The output is a word-for-word repeat of the listing below, free of images.

- Opening Delimiter -

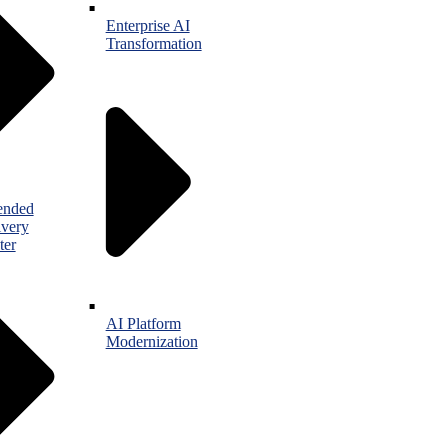
Enterprise AI
Transformation
ended
ivery
ter
AI Platform
Modernization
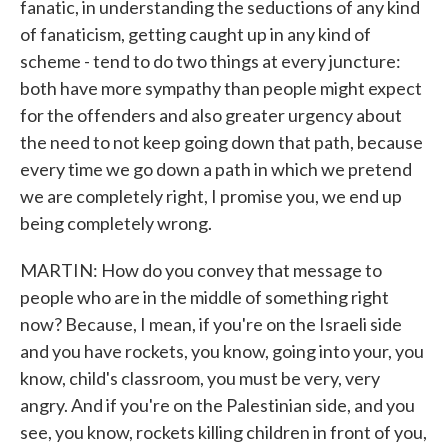
fanatic, in understanding the seductions of any kind
of fanaticism, getting caught up in any kind of
scheme - tend to do two things at every juncture:
both have more sympathy than people might expect
for the offenders and also greater urgency about
the need to not keep going down that path, because
every time we go down a path in which we pretend
we are completely right, I promise you, we end up
being completely wrong.
MARTIN: How do you convey that message to
people who are in the middle of something right
now? Because, I mean, if you're on the Israeli side
and you have rockets, you know, going into your, you
know, child's classroom, you must be very, very
angry. And if you're on the Palestinian side, and you
see, you know, rockets killing children in front of you,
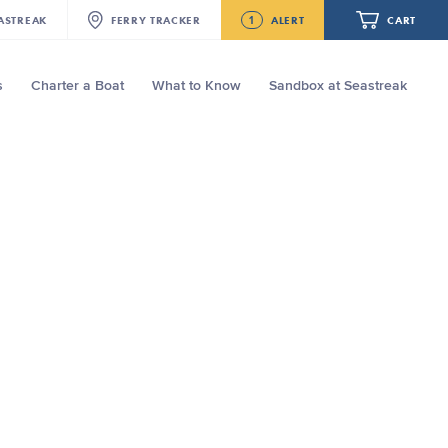
1
ASTREAK
FERRY
TRACKER
ALERT
CART
s
Charter a Boat
What to Know
Sandbox at Seastreak
Future
Seastreak June 2nd Update: Priority
Boarding
Your cart is empty.
ORDER TOTAL
$0.00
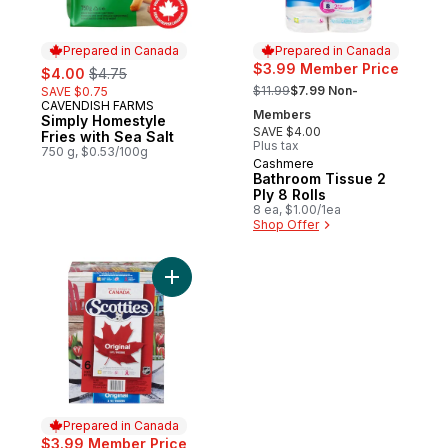
Prepared in Canada
Prepared in Canada
sale:
, formerly:
$3.99 Member Price
$4.00
$4.75
, formerly:
$11.99
$7.99 Non-
SAVE $0.75
CAVENDISH FARMS
Prepared in Canada
Members
Simply Homestyle
SAVE $4.00
Fries with Sea Salt
Plus tax
750 g, $0.53/100g
Cashmere
Prepared in Canada
Bathroom Tissue 2
Ply 8 Rolls
8 ea, $1.00/1ea
Shop Offer
Add Facial Tissue, 6 pack to cart
Prepared in Canada
$3.99 Member Price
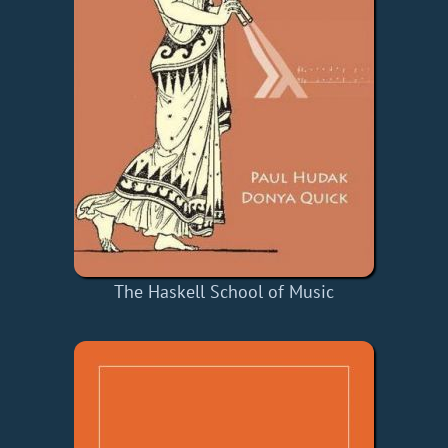
The Haskell School of Music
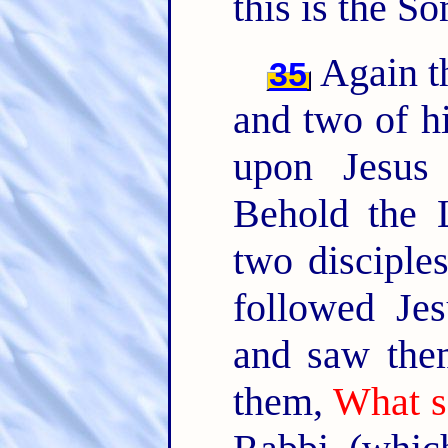
this is the S
Again th
35
and two of hi
upon Jesus
Behold the
two disciple
followed Je
and saw them
them,
What s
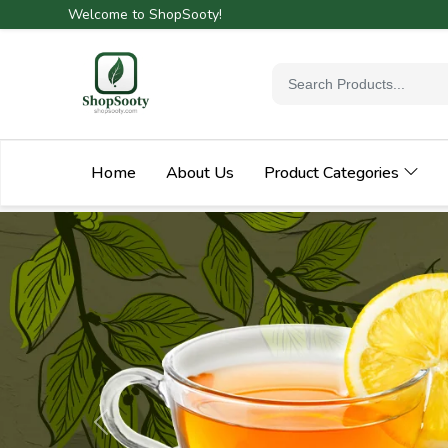
Welcome to ShopSooty!
Home
About Us
Product Categories
Previous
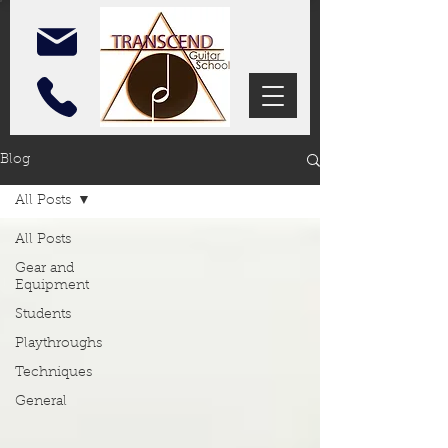
Blog
All Posts
All Posts
Gear and
Equipment
Students
Playthroughs
Techniques
General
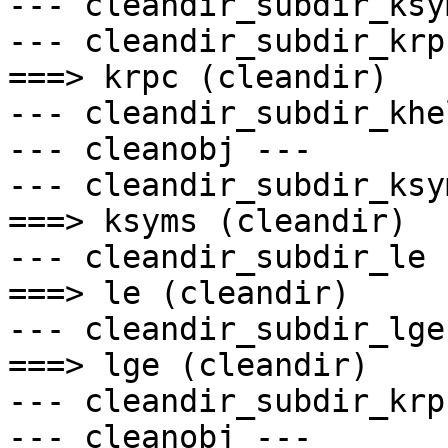
--- cleandir_subdir_ksy
--- cleandir_subdir_krp
===> krpc (cleandir)

--- cleandir_subdir_khe
--- cleanobj ---

--- cleandir_subdir_ksy
===> ksyms (cleandir)

--- cleandir_subdir_le -
===> le (cleandir)

--- cleandir_subdir_lge 
===> lge (cleandir)

--- cleandir_subdir_krp
--- cleanobj ---
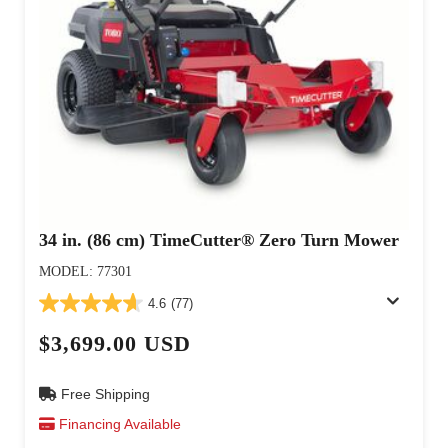
34 in. (86 cm) TimeCutter® Zero Turn Mower
MODEL: 77301
4.6
(77)
$3,699.00 USD
Free Shipping
Financing Available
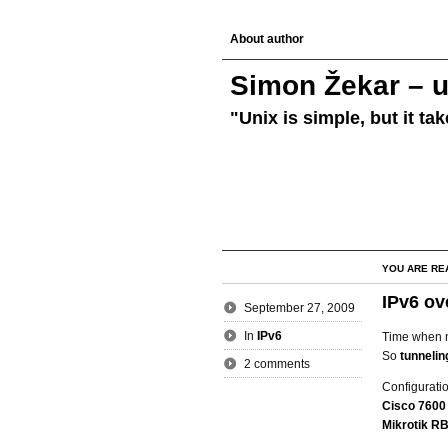
About author
Simon Žekar – u
"Unix is simple, but it ta
YOU ARE RE
IPv6 ov
September 27, 2009
In
IPv6
Time when 
So
tunnelin
2 comments
Configuratio
Cisco 7600
Mikrotik R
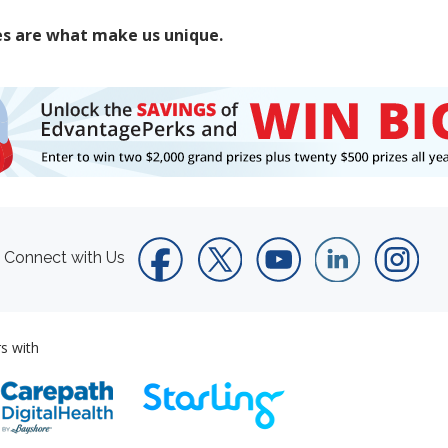
es are what make us unique.
Connect with Us
s with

- Closing Delimiter -

Exercise result
Enterprise AI
Transformation
ended
ivery
ter
AI Platform
Modernization
fanatic, in understanding the seductions of any kind
of fanaticism, getting caught up in any kind of
scheme - tend to do two things at every juncture:
both have more sympathy than people might expect
for the offenders and also greater urgency about
the need to not keep going down that path, because
every time we go down a path in which we pretend
we are completely right, I promise you, we end up
being completely wrong.
MARTIN: How do you convey that message to
people who are in the middle of something right
now? Because, I mean, if you're on the Israeli side
and you have rockets, you know, going into your, you
know, child's classroom, you must be very, very
angry. And if you're on the Palestinian side, and you
see, you know, rockets killing children in front of you,
1
ASTREAK
FERRY
TRACKER
ALERT
CART
s
Charter a Boat
What to Know
Sandbox at Seastreak
Future
Seastreak June 2nd Update: Priority
Boarding
Your cart is empty.
ORDER TOTAL
$0.00
Prepared in Canada
Prepared in Canada
sale:
, formerly:
$3.99 Member Price
$4.00
$4.75
, formerly:
$11.99
$7.99 Non-
SAVE $0.75
CAVENDISH FARMS
Prepared in Canada
Members
Simply Homestyle
SAVE $4.00
Fries with Sea Salt
Plus tax
750 g, $0.53/100g
Cashmere
Prepared in Canada
Bathroom Tissue 2
Ply 8 Rolls
8 ea, $1.00/1ea
Shop Offer
Add Facial Tissue, 6 pack to cart
Prepared in Canada
$3.99 Member Price
The Haskell School of Music
this is the S
Again th
35
and two of hi
upon Jesus
Behold the
two disciple
followed Je
and saw them
them,
What s
Welcome to ShopSooty!
Home
About Us
Product Categories
Previous
Blog
All Posts
All Posts
Gear and
Equipment
Students
Playthroughs
Techniques
General
--- cleandir_subdir_ksy
--- cleandir_subdir_krp
===> krpc (cleandir)

--- cleandir_subdir_khe
--- cleanobj ---

--- cleandir_subdir_ksy
===> ksyms (cleandir)

--- cleandir_subdir_le -
===> le (cleandir)

--- cleandir_subdir_lge 
===> lge (cleandir)

--- cleandir_subdir_krp
--- cleanobj ---
34 in. (86 cm) TimeCutter® Zero Turn Mower
MODEL: 77301
4.6
(77)
$3,699.00 USD
Free Shipping
Financing Available
About author
Simon Žekar – u
"Unix is simple, but it ta
YOU ARE RE
IPv6 ov
September 27, 2009
In
IPv6
Time when 
So
tunnelin
2 comments
Configuratio
Cisco 7600
Mikrotik R
es are what make us unique.
Connect with Us
s with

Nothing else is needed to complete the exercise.